# Should I stop free-feeding my dog?



## Minie (Oct 4, 2021)

Both our poodles free feed kibble. They graze during the day. In the evening, at dinnertime, they get a small amount of wet food. But the base is kibble. We have never any problems and they self regulate. Our 10 month spoo pup has bouts of hunger just before a growth spurt and then leaves the bowl when he hits a plateau. Poodles are exceptional when it comes to self-regulation.


----------



## PeggyTheParti (Sep 5, 2019)

Welcome! What are their reasons for opposing free-feeding?
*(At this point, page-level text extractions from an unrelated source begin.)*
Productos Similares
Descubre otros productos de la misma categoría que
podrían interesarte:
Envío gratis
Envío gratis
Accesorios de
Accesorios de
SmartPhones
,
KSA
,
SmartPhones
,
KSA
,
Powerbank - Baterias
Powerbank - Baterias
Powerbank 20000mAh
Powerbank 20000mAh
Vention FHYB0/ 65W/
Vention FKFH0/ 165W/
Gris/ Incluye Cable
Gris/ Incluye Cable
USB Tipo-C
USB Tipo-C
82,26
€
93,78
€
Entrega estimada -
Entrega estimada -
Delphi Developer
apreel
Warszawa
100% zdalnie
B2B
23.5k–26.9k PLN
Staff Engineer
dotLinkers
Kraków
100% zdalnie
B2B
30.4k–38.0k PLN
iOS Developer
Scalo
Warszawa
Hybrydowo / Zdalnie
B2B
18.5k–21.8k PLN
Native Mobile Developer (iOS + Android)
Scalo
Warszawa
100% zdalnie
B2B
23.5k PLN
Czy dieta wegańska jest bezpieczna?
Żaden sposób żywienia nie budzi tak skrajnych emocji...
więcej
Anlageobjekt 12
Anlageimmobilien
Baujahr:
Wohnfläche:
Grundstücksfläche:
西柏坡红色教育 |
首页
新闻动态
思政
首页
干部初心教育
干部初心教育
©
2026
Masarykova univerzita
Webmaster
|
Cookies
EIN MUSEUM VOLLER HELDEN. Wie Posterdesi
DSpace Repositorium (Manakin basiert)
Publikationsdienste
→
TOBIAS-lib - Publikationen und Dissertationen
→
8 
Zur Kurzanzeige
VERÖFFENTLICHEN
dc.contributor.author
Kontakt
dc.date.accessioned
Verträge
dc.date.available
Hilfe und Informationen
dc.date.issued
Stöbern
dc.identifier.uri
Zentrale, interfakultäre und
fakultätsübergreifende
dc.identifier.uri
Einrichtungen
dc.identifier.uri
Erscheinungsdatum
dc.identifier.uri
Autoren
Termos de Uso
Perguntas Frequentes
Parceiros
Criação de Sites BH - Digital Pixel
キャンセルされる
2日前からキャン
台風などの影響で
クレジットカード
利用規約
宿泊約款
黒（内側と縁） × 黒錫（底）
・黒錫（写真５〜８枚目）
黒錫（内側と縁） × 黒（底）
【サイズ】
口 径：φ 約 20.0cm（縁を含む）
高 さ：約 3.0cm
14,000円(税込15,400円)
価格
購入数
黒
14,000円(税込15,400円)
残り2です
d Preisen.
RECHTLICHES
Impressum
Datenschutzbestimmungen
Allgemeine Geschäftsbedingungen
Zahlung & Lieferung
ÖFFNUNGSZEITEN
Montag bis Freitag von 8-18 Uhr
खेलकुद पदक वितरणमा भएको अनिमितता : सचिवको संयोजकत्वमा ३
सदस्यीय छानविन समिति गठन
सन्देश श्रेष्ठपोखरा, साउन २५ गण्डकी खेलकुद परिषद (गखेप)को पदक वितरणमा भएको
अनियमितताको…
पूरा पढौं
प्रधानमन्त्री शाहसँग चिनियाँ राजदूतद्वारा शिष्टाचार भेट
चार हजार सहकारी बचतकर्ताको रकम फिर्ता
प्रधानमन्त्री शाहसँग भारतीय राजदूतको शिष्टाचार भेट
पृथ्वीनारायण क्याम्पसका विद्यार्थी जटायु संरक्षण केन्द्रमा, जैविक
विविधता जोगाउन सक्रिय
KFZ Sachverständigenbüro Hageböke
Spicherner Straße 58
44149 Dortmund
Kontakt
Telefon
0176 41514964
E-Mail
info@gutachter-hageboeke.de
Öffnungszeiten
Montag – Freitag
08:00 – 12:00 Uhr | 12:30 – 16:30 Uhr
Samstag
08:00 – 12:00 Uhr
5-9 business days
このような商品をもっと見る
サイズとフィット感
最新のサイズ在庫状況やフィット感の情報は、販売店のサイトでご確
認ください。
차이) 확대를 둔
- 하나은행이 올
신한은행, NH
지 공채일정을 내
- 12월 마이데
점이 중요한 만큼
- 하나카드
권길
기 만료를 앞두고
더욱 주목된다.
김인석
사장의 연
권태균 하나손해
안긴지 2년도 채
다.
I can think of a few downsides:

-not suitable for “bottomless pit” appetites, like those you might see in a Labrador
-tricky in multi-pet households (whether you have multiple pet now or may wish to have multiple pets down the road)
-can be challenging when travelling, whether your dog comes with you or is at home with a sitter
-makes administering some medications difficult, if they must be fed with a meal

We have had great success with free-feeding, but we do feed a spoonful of wet food for breakfast and dinner (in a separate dish), and feed a handful of “treat” kibble at bedtime, to ensure some sort of routine and to prevent bilious vomiting. Peggy can then munch on as much kibble as she wants throughout the day.


----------



## Rose n Poos (Sep 22, 2017)

If there's no question that she's getting her full portion and she's not a gluttonous gulper, eating all at once, continuing free-feeding should be ok. 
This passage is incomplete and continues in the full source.